▶ [Problem details] Output each record in full, exactly as it stands.

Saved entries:
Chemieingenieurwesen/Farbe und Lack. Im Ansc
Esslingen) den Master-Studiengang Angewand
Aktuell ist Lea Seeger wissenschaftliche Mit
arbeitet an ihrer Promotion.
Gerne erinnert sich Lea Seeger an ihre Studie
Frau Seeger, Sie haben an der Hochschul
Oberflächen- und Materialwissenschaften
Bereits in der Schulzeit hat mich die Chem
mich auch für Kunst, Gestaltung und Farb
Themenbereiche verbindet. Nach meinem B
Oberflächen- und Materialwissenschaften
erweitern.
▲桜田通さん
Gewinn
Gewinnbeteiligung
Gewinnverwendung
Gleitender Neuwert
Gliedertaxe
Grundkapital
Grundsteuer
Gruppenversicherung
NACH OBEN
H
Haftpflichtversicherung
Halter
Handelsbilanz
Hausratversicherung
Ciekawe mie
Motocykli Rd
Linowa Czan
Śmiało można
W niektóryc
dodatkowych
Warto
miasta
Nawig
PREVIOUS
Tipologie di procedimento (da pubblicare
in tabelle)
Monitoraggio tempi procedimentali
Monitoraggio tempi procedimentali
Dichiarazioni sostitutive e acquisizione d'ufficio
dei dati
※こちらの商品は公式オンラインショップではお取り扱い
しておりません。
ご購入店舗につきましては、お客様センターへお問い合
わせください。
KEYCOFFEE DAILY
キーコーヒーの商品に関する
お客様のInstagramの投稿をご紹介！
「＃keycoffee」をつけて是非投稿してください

▶ [Response box]
Chemieingenieurwesen/Farbe und Lack. Im Ansc
Esslingen) den Master-Studiengang Angewand
Aktuell ist Lea Seeger wissenschaftliche Mit
arbeitet an ihrer Promotion.
Gerne erinnert sich Lea Seeger an ihre Studie
Frau Seeger, Sie haben an der Hochschul
Oberflächen- und Materialwissenschaften
Bereits in der Schulzeit hat mich die Chem
mich auch für Kunst, Gestaltung und Farb
Themenbereiche verbindet. Nach meinem B
Oberflächen- und Materialwissenschaften
erweitern.
▲桜田通さん
Gewinn
Gewinnbeteiligung
Gewinnverwendung
Gleitender Neuwert
Gliedertaxe
Grundkapital
Grundsteuer
Gruppenversicherung
NACH OBEN
H
Haftpflichtversicherung
Halter
Handelsbilanz
Hausratversicherung
Ciekawe mie
Motocykli Rd
Linowa Czan
Śmiało można
W niektóryc
dodatkowych
Warto
miasta
Nawig
PREVIOUS
Tipologie di procedimento (da pubblicare
in tabelle)
Monitoraggio tempi procedimentali
Monitoraggio tempi procedimentali
Dichiarazioni sostitutive e acquisizione d'ufficio
dei dati
※こちらの商品は公式オンラインショップではお取り扱い
しておりません。
ご購入店舗につきましては、お客様センターへお問い合
わせください。
KEYCOFFEE DAILY
キーコーヒーの商品に関する
お客様のInstagramの投稿をご紹介！
「＃keycoffee」をつけて是非投稿してください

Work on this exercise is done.